Even more powerful than that, Evergreen allows you to create HTML templates to go along with your specs. Put the templates in their own folder like this:

spec/javascripts/templates/one_template.html
spec/javascripts/templates/another_template.html

You can then load the template into the test div, by calling the template function in your specs:

describe('transactions', function() {
  template('one_template.html')

  it("should load the template in this test", function() {
    ...
  });
});

Spec Helper

If you add a spec_helper file like so:

spec/javascripts/spec_helper.js

It will automatically be loaded.
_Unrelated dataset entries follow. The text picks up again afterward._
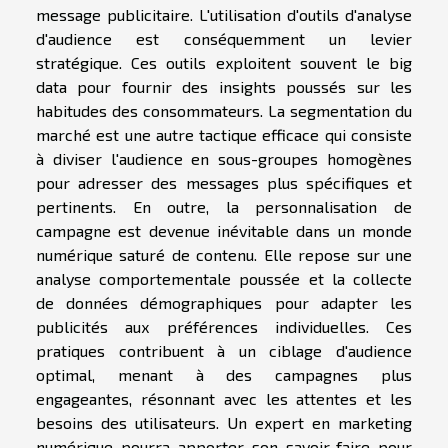
message publicitaire. L'utilisation d'outils d'analyse
d'audience est conséquemment un levier
stratégique. Ces outils exploitent souvent le big
data pour fournir des insights poussés sur les
habitudes des consommateurs. La segmentation du
marché est une autre tactique efficace qui consiste
à diviser l'audience en sous-groupes homogènes
pour adresser des messages plus spécifiques et
pertinents. En outre, la personnalisation de
campagne est devenue inévitable dans un monde
numérique saturé de contenu. Elle repose sur une
analyse comportementale poussée et la collecte
de données démographiques pour adapter les
publicités aux préférences individuelles. Ces
pratiques contribuent à un ciblage d'audience
optimal, menant à des campagnes plus
engageantes, résonnant avec les attentes et les
besoins des utilisateurs. Un expert en marketing
numérique pourra apporter son savoir-faire pour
This is a great place for adding custom matchers and the like.

CoffeeScript

Evergreen supports specs written in CoffeeScript. Just name your spec file _spec.coffee and it will automatically be translated for you.

You can also add a CoffeeScript spec helper, but remember that CoffeeScript encloses individual files in a closure, if you need something you define in the spec helper to be available in your spec files, attach it to the window object:

# spec/javascripts/spec_helper.coffee

MyThing: "foo"          # local to spec helper
window.MyThing: "foo"   # global

Development

If you plan to work on Evergreen, you need to checkout the Jasmine gem, which is added as a git submodule. Run the following command:

git submodule update --init

If you're using a version of Evergreen from git with bundler, you need to tell bundler to use submodules, this can be achieved with the following command:

gem 'evergreen', :submodules => true, :git => 'git://github.com/jnicklas/evergreen.git'

License:

(The MIT License)

Copyright © 2009 Jonas Nicklas

Permission is hereby granted, free of charge, to any person obtaining a copy of this software and associated documentation files (the 'Software'), to deal in the Software without restriction, including without limitation the rights to use, copy, modify, merge, publish, distribute, sublicense, and/or sell copies of the Software, and to permit persons to whom the Software is furnished to do so, subject to the following conditions:

The above copyright notice and this permission notice shall be included in all copies or substantial portions of the Software.

THE SOFTWARE IS PROVIDED 'AS IS', WITHOUT WARRANTY OF ANY KIND, EXPRESS OR IMPLIED, INCLUDING BUT NOT LIMITED TO THE WARRANTIES OF MERCHANTABILITY, FITNESS FOR A PARTICULAR PURPOSE AND NONINFRINGEMENT. IN NO EVENT SHALL THE AUTHORS OR COPYRIGHT HOLDERS BE LIABLE FOR ANY CLAIM, DAMAGES OR OTHER LIABILITY, WHETHER IN AN ACTION OF CONTRACT, TORT OR OTHERWISE, ARISING FROM, OUT OF OR IN CONNECTION WITH THE SOFTWARE OR THE USE OR OTHER DEALINGS IN THE SOFTWARE.